Der Gerichtshof stellt jedoch fest, dass der Eingriff, den diese Maßnahme mit sich bringt, weder auf das absolut Erforderliche beschränkt ist noch in einem angemessenen Verhältnis zur verfolgten Zielsetzung steht. Neben der Tatsache, dass die fraglichen Bestimmungen die öffentliche Zugänglichmachung von Daten gestatten, die weder hinreichend bestimmt noch identifizierbar sind, stellt die mit der Geldwäscherichtlinie eingeführte Regelung einen erheblich schwereren Eingriff in die in den Art. 7 und 8 der Charta verbürgten Grundrechte dar als die Vorgängerregelung (die neben dem Zugang der zuständigen Behörden und bestimmter Einrichtungen den Zugang aller Personen oder Organisationen vorsah, die ein berechtigtes Interesse nachweisen konnten), ohne dass diese zusätzliche Schwere durch etwaige Vorteile kompensiert würde, die sich aus der neuen Regelung im Vergleich zur früheren hinsichtlich der Bekämpfung von Geldwäsche und Terrorismusfinanzierung ergeben könnten.

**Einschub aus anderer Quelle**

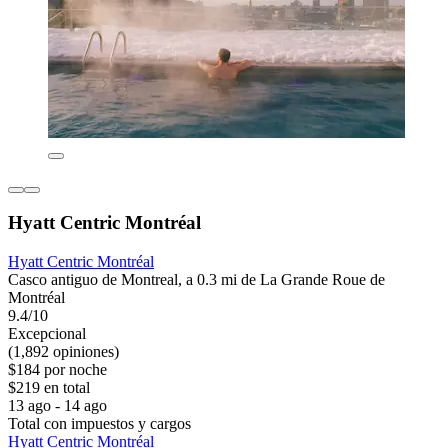
Hyatt Centric Montréal
Hyatt Centric Montréal
Casco antiguo de Montreal, a 0.3 mi de La Grande Roue de
Montréal
9.4/10
Excepcional
(1,892 opiniones)
$184 por noche
$219 en total
13 ago - 14 ago
Total con impuestos y cargos
Hyatt Centric Montréal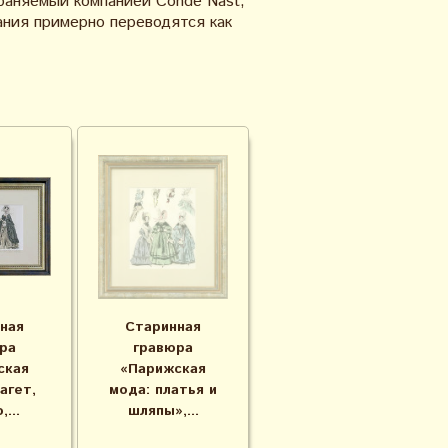
раняемый компанией Condé Nast,
ания примерно переводятся как
ная
Старинная
ра
гравюра
ская
«Парижская
агет,
мода: платья и
...
шляпы»,...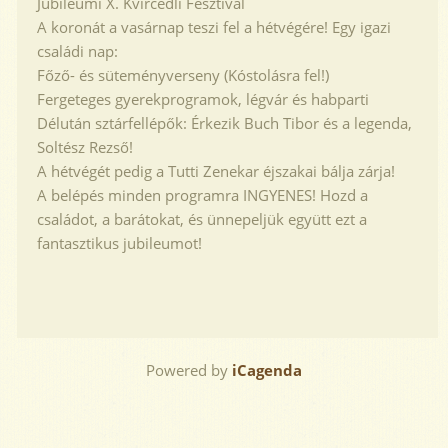
Jubileumi X. Kvircedli Fesztivál
A koronát a vasárnap teszi fel a hétvégére! Egy igazi
családi nap:
Főző- és süteményverseny (Kóstolásra fel!)
Fergeteges gyerekprogramok, légvár és habparti
Délután sztárfellépők: Érkezik Buch Tibor és a legenda,
Soltész Rezső!
A hétvégét pedig a Tutti Zenekar éjszakai bálja zárja!
A belépés minden programra INGYENES! Hozd a
családot, a barátokat, és ünnepeljük együtt ezt a
fantasztikus jubileumot!
Powered by
iCagenda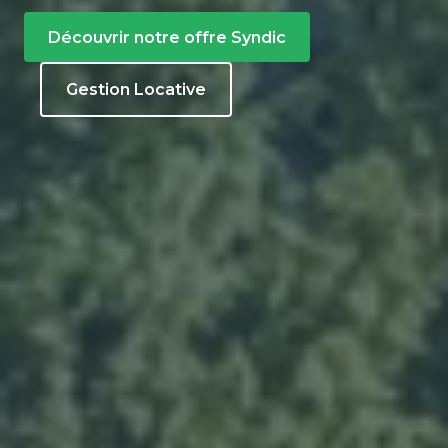
Découvrir notre offre Syndic
Gestion Locative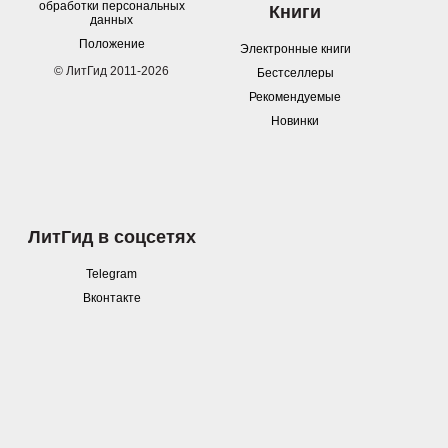
обработки персональных
Книги
данных
Положение
Электронные книги
© ЛитГид 2011-2026
Бестселлеры
Рекомендуемые
Новинки
ЛитГид в соцсетях
Telegram
Вконтакте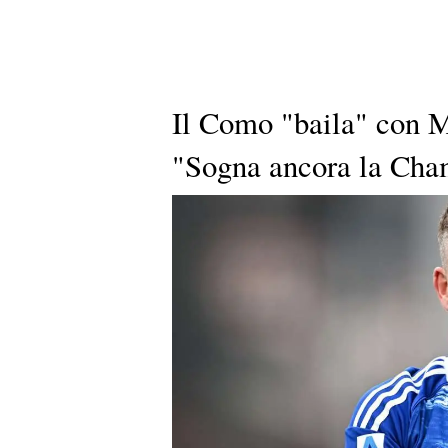
Il Como "baila" con 
"Sogna ancora la Cha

Insbesondere das von der Kommission geltend gemachte etwaige Vorliegen von Schwierigkeiten bei der genauen Bestimmung der Fälle und Bedingungen, in bzw. unter denen ein solch berechtigtes Interesse besteht, kann nicht rechtfertigen, dass der Unionsgesetzgeber den Zugang aller Mitglieder der Öffentlichkeit zu den fraglichen Informationen vorsieht. Zudem hält der Gerichtshof die fakultativen Bestimmungen, die es den Mitgliedstaaten erlauben, die Bereitstellung der Informationen über die wirtschaftlichen Eigentümer von einer Online-Registrierung abhängig zu machen und für außergewöhnliche Umstände Ausnahmen vom Zugang aller Mitglieder der Öffentlichkeit zu diesen Informationen vorzusehen, als solche für weder geeignet, zu belegen, dass eine ausgewogene Gewichtung der dem Gemeinwohl dienenden Zielsetzung und der in den Art. 7 und 8 der Charta verankerten Grundrechte vorgenommen wurde, noch, dass hinreichende Garantien bestehen, die es den betroffenen Personen ermöglichen, ihre personenbezogenen Daten wirksam gegen Missbrauchsrisiken zu schützen.